Pages

Sunday, February 15, 2009

Confiteor

Confiteor is a Latin term meaning "I confess", and I've adopted it as a title for any post that pertains to autobiographical accounts of my "spiritual" journey from indoctrination to deconversion. You might liken posts like this to the "testimonies" of converted Christians, though there's nothing spiritual going on here. I don't know how many I'll write, or how often I'll write them, but I hope you don't find them too boring or self-indulgent, and that they give you some food for thought.

Prima Pars: Prophecy

I was raised Roman Catholic because my older brother didn’t know how to fistfight. That’s basically how it was explained to me, in so many words. According to my mother, Artie frequently got himself beat up in the Cleveland Public School system, which is why she looked into parochial schools for me. I was the “baby” of the family – about 15 years younger than my assertive and self-confident Sis, who would not be able to protect me from bullies as she had for my brother – who is a year older than she.

My family was not Catholic, except for my dad, who was lapsus – he had not darkened the doorway of a church since... well, I don’t remember him ever going to church, unless someone was getting married and, even then, it had to be someone very close.
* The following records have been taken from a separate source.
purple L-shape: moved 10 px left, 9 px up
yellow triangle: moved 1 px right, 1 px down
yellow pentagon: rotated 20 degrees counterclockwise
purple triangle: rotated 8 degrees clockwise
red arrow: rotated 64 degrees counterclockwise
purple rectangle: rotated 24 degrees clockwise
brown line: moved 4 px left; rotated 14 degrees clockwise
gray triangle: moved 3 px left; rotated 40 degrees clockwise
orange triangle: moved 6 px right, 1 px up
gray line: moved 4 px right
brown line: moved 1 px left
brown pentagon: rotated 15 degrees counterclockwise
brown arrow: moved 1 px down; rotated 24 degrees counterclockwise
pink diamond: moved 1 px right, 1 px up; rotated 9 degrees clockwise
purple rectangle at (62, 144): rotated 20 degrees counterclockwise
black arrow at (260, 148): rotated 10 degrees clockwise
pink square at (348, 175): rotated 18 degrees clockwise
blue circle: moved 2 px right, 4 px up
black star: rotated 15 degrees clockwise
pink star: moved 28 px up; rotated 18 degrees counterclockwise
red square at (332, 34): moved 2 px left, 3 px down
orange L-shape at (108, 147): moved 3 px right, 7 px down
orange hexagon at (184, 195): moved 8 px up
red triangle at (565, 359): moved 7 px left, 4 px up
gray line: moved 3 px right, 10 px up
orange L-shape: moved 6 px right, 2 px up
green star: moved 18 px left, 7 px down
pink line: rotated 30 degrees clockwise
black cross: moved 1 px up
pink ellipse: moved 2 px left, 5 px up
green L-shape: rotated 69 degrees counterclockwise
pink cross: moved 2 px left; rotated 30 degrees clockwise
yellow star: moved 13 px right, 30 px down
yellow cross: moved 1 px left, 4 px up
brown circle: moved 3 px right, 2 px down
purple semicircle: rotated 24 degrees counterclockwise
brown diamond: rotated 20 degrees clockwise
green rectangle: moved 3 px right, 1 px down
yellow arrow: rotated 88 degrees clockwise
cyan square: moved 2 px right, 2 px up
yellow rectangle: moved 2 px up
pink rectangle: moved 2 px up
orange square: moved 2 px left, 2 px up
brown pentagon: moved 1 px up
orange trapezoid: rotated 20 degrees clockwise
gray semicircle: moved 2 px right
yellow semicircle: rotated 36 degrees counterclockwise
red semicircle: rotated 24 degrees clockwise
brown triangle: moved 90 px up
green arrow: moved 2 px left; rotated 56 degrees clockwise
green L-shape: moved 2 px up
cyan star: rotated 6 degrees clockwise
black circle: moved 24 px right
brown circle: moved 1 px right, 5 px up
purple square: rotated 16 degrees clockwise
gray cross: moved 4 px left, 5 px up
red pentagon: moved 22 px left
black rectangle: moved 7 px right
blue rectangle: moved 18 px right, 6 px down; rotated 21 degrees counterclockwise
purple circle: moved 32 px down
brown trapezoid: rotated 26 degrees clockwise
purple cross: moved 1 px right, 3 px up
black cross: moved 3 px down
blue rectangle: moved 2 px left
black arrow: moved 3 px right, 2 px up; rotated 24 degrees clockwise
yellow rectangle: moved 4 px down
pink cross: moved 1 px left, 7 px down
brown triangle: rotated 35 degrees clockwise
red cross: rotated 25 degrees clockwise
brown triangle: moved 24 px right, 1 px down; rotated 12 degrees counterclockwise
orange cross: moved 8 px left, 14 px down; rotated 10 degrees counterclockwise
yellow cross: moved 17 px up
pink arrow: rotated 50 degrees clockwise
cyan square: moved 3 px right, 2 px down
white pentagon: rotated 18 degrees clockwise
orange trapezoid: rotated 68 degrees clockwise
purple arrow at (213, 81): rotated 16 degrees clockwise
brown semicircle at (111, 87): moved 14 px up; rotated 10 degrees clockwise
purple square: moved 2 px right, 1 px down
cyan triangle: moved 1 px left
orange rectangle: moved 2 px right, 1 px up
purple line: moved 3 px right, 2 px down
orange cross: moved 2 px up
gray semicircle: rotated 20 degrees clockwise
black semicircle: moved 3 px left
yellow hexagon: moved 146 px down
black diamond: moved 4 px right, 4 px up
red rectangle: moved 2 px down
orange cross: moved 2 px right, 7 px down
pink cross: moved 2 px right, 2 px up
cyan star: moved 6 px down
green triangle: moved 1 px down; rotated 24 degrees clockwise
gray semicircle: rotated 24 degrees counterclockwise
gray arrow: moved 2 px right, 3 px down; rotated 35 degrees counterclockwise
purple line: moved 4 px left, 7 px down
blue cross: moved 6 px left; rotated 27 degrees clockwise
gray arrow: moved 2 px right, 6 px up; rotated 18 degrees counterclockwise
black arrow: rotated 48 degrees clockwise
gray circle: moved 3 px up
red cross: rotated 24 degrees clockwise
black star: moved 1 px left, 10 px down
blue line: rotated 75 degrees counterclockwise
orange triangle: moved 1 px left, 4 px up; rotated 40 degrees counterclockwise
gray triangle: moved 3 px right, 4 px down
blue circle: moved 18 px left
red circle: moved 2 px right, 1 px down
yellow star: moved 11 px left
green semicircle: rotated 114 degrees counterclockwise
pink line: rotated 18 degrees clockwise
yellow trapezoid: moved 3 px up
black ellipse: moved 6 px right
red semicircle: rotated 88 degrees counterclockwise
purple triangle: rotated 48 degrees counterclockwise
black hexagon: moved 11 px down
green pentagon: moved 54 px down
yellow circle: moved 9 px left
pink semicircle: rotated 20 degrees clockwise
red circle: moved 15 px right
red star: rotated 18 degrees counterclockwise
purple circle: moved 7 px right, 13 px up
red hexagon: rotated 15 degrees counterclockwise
My mom, when asked, described herself as Protestant; I think her church was United Methodist, but I don’t know what she was before the United Methodist church was founded in 1968, two years before I was born. She hardly attended church services either. For the both of them, faith seemed a private matter.

But there are scads of Catholic schools in Cleveland and, still in the wake of the Second Vatican Council, they had all started accepting non-Catholic students. So, for a family like mine, looking for a private school, it was a fairly easy choice. Kindergarten at St. Benedict’s, 1st grade at Our Lady of Mount Carmel, and 2nd-8th at Our Lady of Peace. I’m not sure why so many; I think the Diocese of Cleveland had been closing and consolidating parishes. The tuition bill was footed by my gramma D. She belonged to Eastern Star, the sister sorority of the Freemasons. This was somewhat ironic, because a Catholic can get himself excommunicated for affiliating himself with the Freemasons.

OLP apseBy 2nd grade, Our Lady of Peace (OLP) was the most gorgeous church I had ever seen. It had a baldaquin atop marble pillars. Beneath that was a bronze tabernacle, upon which sat two angel figures face to face, like the Ark of the Covenant. A realistic crucifix seemed to float in air between baldaquin and tabernacle, a grim reminder of the sacrifice required to expiate mankind's sinful nature. Its apse contained a vaulted ceiling on which a mosaic depicted angels dancing around a throne where sat the Madonna and Child in a field of azure strewn with stars. It was beautiful to behold, and for a seven-year-old like me, it fixed the imagination upon the transcendent.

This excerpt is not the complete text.